En el permanente trabajo que acompaña al movimiento franciscano – siempre tensionado entre la más alta idea del Evangelio y la natural tendencia a la adaptación – un elemento esencial es precisamente la atención al otro y el encuentro con todas las criaturas. Este es el lugar donde podemos ser los primeros en escuchar y luego dejar que la Palabra de salvación resuene de nuevo.

En la búsqueda de altas aspiraciones, muchos jóvenes se sienten atraídos por el ideal de auténtica pobreza en la vida franciscana, pero la decepción frente a lo que pueden encontrar dentro de las comunidades religiosas es a menudo amarga. El riesgo es el de encontrarnos con hermanos apagados y fraternidades opacas que ya no mantienen encendida la llama de su carisma y no se dejan cuestionar por los signos de los tiempos.

En definitiva, es la dureza del corazón y la insensibilidad hacia los signos que el Espíritu suscita con abundancia en nosotros y a nuestro alrededor, lo que se presenta como un gran obstáculo para los jóvenes en situación de auténtica búsqueda; una búsqueda genuina, aunque a veces confusa e incierta.

El “nido” como lugar de pertenencia y fraternidad

Volvamos, pues, al principio de la reflexión y a la respuesta dada por el joven hermano: «Busco un lugar». He querido escuchar con atención esta palabra y no tacharla inmediatamente como la típica expresión de un joven de hoy que busca un nido. ¿De dónde viene ese deseo? Es fácil de responder.

En nuestras sociedades, especialmente en Occidente, hay una gran carencia de relaciones significativas y de lugares de encuentro. ¿Acaso la crisis pandémica no ha levantado el velo sobre la afirmación de que la vida gira en torno al individuo y sus necesidades? ¿No hemos tenido que reconocer, como nos ha recordado tantas veces el Papa Francisco, que nadie se salva solo? ¿No son precisamente las condiciones de aislamiento y la pérdida de contacto social las que nos han devuelto su valor, su sentido profundo y necesario?

Por eso, la experiencia franciscana puede abrir un espacio vivo y concreto de fraternidad, una forma preciosa de amistad espiritual. En ella reconocemos la llamada a convertirnos en hermanos, en nombre de nuestro Dios que es Padre de todos. De este modo, la calidad de las relaciones se convierte en una transparencia del Evangelio y en un anuncio del Reino de Dios.

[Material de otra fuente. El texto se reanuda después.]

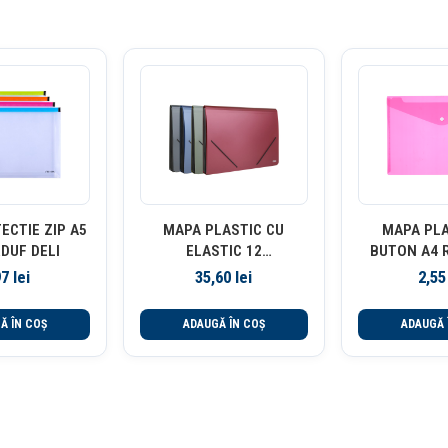
ECTIE ZIP A5
MAPA PLASTIC CU
MAPA PLA
DUF DELI
ELASTIC 12
BUTON A4 R
SEPARATOARE DELI
97
lei
35,60
lei
2,5
Ă ÎN COȘ
ADAUGĂ ÎN COȘ
ADAUGĂ 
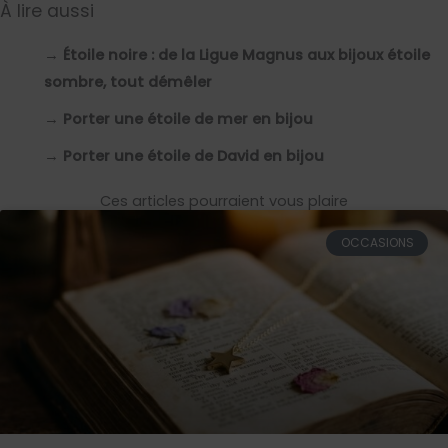
À lire aussi
→
Étoile noire : de la Ligue Magnus aux bijoux étoile
sombre, tout démêler
→
Porter une étoile de mer en bijou
→
Porter une étoile de David en bijou
Ces articles pourraient vous plaire
OCCASIONS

Entonces el valor de la vida religiosa puede tomar forma entre el “nido” (un lugar concreto de relación y pertenencia, la fraternidad) y la calle, el mundo, la vida cotidiana de la gente, entre y con la que somos enviados para ser signo del Evangelio, a través del testimonio y -cuando sea oportuno- de la palabra, como nos recuerda nuestro padre y hermano Francisco.

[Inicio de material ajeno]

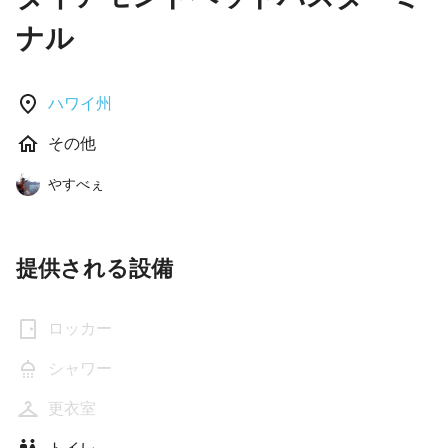
ナル
ハワイ州
その他
やすべぇ
提供される設備
ロッカー
シャワー
更衣室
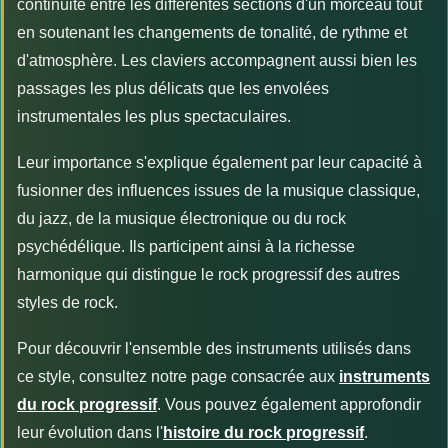
continuité entre les différentes sections d'un morceau tout
en soutenant les changements de tonalité, de rythme et
d'atmosphère. Les claviers accompagnent aussi bien les
passages les plus délicats que les envolées
instrumentales les plus spectaculaires.
Leur importance s'explique également par leur capacité à
fusionner des influences issues de la musique classique,
du jazz, de la musique électronique ou du rock
psychédélique. Ils participent ainsi à la richesse
harmonique qui distingue le rock progressif des autres
styles de rock.
Pour découvrir l'ensemble des instruments utilisés dans
ce style, consultez notre page consacrée aux
instruments
du rock progressif
. Vous pouvez également approfondir
leur évolution dans l'
histoire du rock progressif
.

Mientras la historia nos despoja de tantos elementos superfluos, queremos cultivar el núcleo esencial de nuestro compromiso con el discipulado. Queremos hacerlo con realismo, con alegría y con el ímpetu de quien ha sido amado y se reconoce enviado.

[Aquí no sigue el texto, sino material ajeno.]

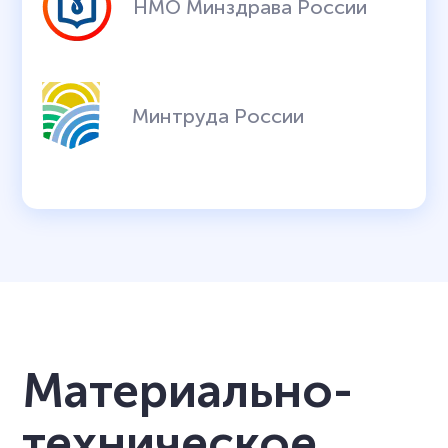
НМО Минздрава России
Минтруда России
Материально-
техническое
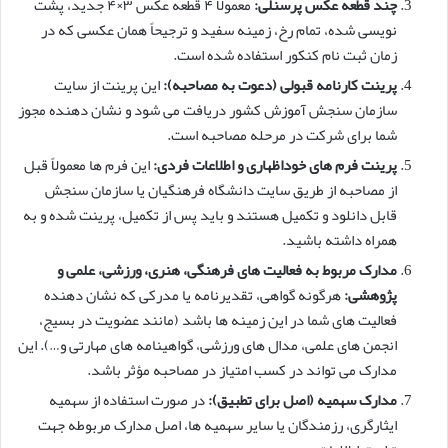
چند قطعه عکس پرسنلی:
معمولاً ۴ قطعه عکس ۳×۴ جدید، پشت
نویسی شده، تمام رخ، زمینه سفید و ترجیحاً همان عکسی که در
زمان ثبت نام کنکور استفاده شده است.
پرینت کارنامه قبولی (دعوت به مصاحبه):
این پرینت از سایت
سازمان سنجش آموزش کشور دریافت می شود و نشان دهنده مجوز
شما برای شرکت در مرحله مصاحبه است.
پرینت فرم های خوداظهاری و اطلاعات فردی:
این فرم ها معمولاً قبل
از مصاحبه از طریق سایت دانشگاه فرهنگیان یا سازمان سنجش
قابل دانلود و تکمیل هستند و باید پس از تکمیل، پرینت شده و به
همراه داشته باشید.
مدارک مربوط به فعالیت های فرهنگی، هنری، ورزشی، علمی و
پژوهشی:
هرگونه گواهی، تقدیرنامه یا مدرکی که نشان دهنده
فعالیت های شما در این زمینه ها باشد (مانند عضویت در بسیج،
انجمن های علمی، مدال های ورزشی، گواهینامه های مهارتی و…). این
مدارک می تواند در کسب امتیاز در مصاحبه مؤثر باشد.
مدارک سهمیه (اصل برای تطبیق):
در صورت استفاده از سهمیه
ایثارگری، رزمندگان یا سایر سهمیه ها، اصل مدارک مربوطه جهت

Ciertamente, es una llamada más grande que nosotros mismos, pero ¿no es esa, al fin y al cabo, su fuerza y atractivo permanentes? El Señor Jesús nos llama a ir más allá de nosotros mismos y nos da energías que no son sólo nuestras.

En el encuentro con Él, la medida de la existencia se expande y se vuelve fructífera.

Tal vez el sentido de nuestra vida sea simplemente eso.